Docs › Sync & Dedup Engine Sync & Dedup Engine
This page documents the deduplication engine, source priority order, and how rides flow from each provider. For the rider-facing version, see Connecting Strava, Garmin & Wahoo.
Why this is hard
A single ride recorded on a Garmin watch can arrive as a Garmin webhook, a Strava webhook (because Garmin auto-syncs to Strava), and a manual FIT upload. Each source reports slightly different timestamps, distances, and durations. The dedup engine has to recognize them as the same ride and decide what to keep.
Three-level dedup
- Provider ID match — unique indexes on
strava_activity_id, garmin_activity_id, etc. Same provider re-importing the same ride is rejected instantly. - Dedup key match — every ride gets a fingerprint:
{start_minute}||{distance_m}, stored and indexed. Same fingerprint = same ride. - Fuzzy match — when the fingerprint doesn't match exactly, RideTool checks for rides within ±2 minutes start time, ±15% duration, ±10% distance. Catches cross-source duplicates where each provider reported slightly different numbers.
Source priority
Higher priority wins on conflict:
- Manual FIT upload (4) — raw device file, richest data
- Garmin (3) — device-direct webhook
- Wahoo (2) — device-direct when recorded on Wahoo hardware
- Strava (1) — aggregator, least detail
When a duplicate is detected:
- Higher priority incoming →
action: "replace" (delete existing, insert new) - Lower priority incoming →
action: "skip"
Known gaps
- Replace = delete + insert, not field-level merge.

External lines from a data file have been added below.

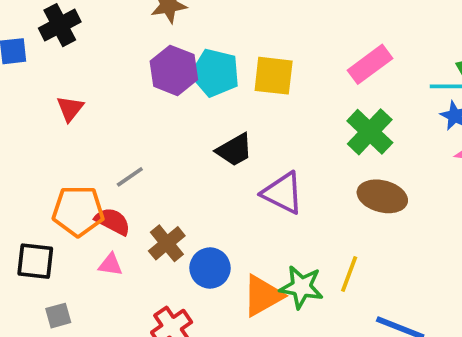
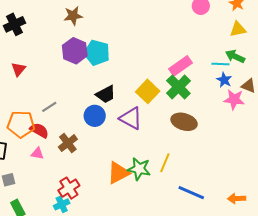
pink rectangle: (370, 64) -> (181, 66), moved
yellow square: (274, 76) -> (148, 91), moved, turned 35
blue circle: (210, 268) -> (95, 116), moved

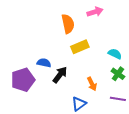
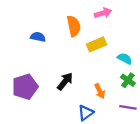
yellow rectangle: (80, 47) -> (96, 44), moved
blue semicircle: (44, 63) -> (38, 37), moved

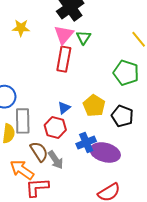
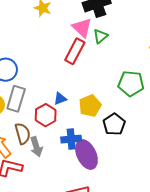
pink triangle: (64, 35) -> (82, 28), turned -45
green pentagon: (126, 73) -> (131, 84), turned -30
purple ellipse: (105, 152) -> (87, 154), turned 32

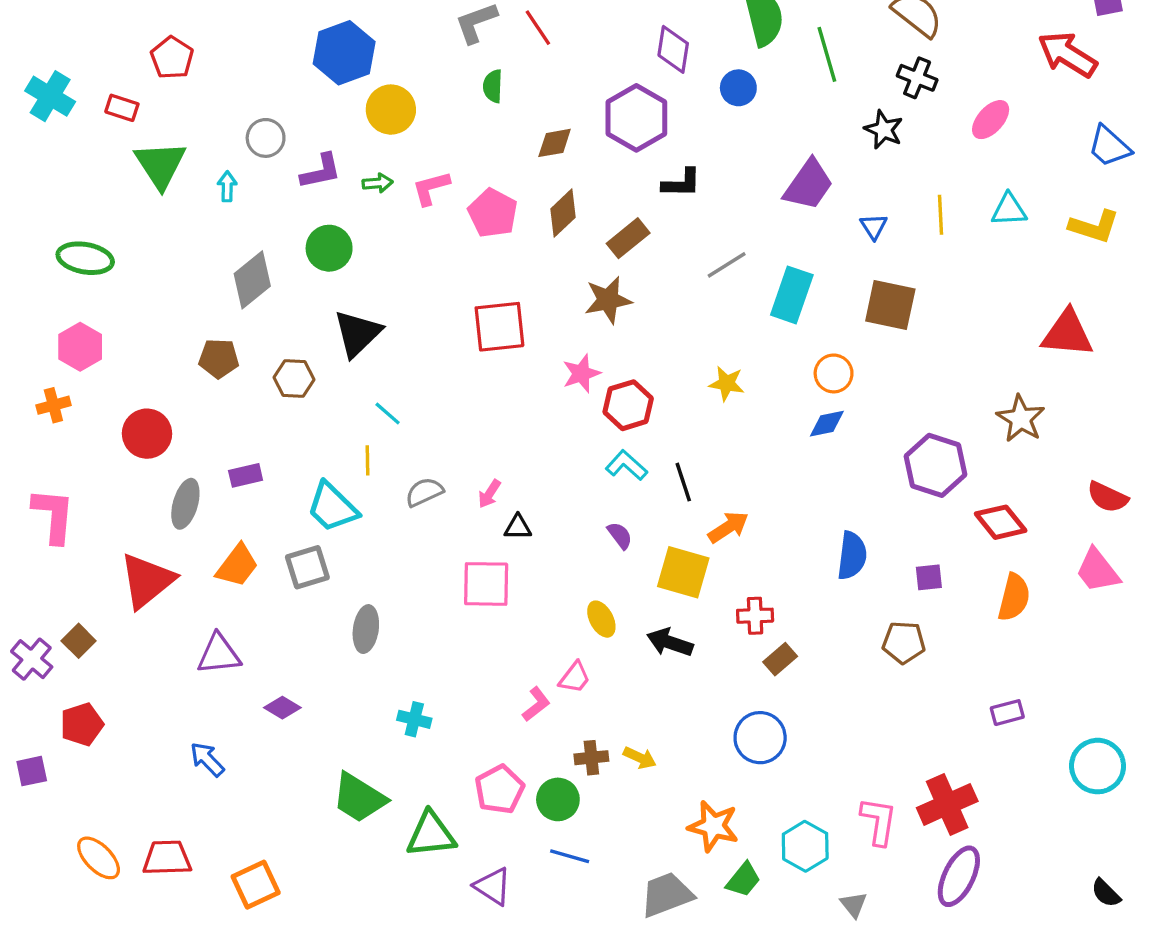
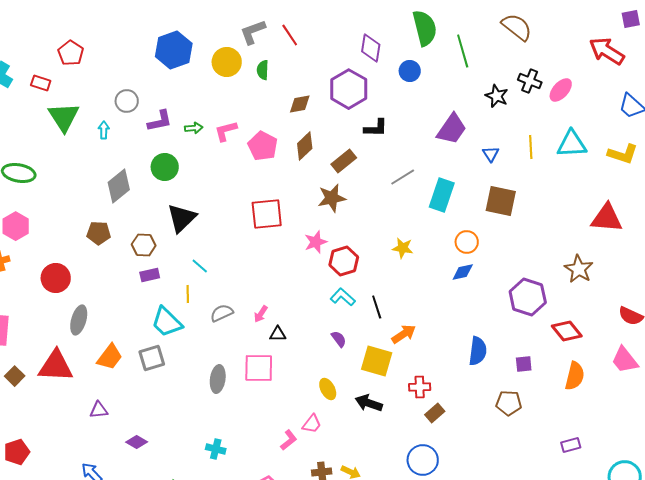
black cross: (917, 78) -> (530, 81), moved
yellow circle: (391, 110) -> (227, 62), moved
cyan triangle: (1009, 210) -> (572, 144), size x1.4
purple rectangle: (246, 475) -> (150, 275), moved
red triangle: (147, 581) -> (56, 366), turned 42
gray ellipse: (366, 629) -> (218, 379), moved
brown square: (79, 641) -> (15, 376), moved
purple triangle: (219, 654) -> (99, 410), size x0.7

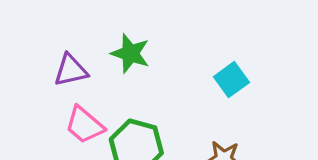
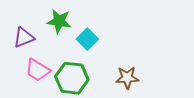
cyan square: (231, 80) -> (87, 39), moved

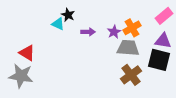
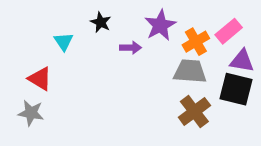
pink rectangle: (164, 16) -> (229, 31), moved
cyan triangle: (58, 24) -> (64, 42), moved, turned 32
purple star: (114, 32) -> (160, 25), moved, size x1.5
gray star: (21, 76) -> (31, 113), size x0.7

When a higher-priority source replaces a lower one, enrichment from the original (Strava ride name, social data) is lost.
- Race condition — if two webhooks arrive simultaneously for the same ride, both may pass dedup before either is inserted.
- Fuzzy thresholds — duplicates with timestamps or distances differing by more than the tolerances slip through.
When fitness recomputes
- After each ride upload — immediate recalculation.
- Nightly — around midnight in the user's local timezone (fatigue decays even on rest days).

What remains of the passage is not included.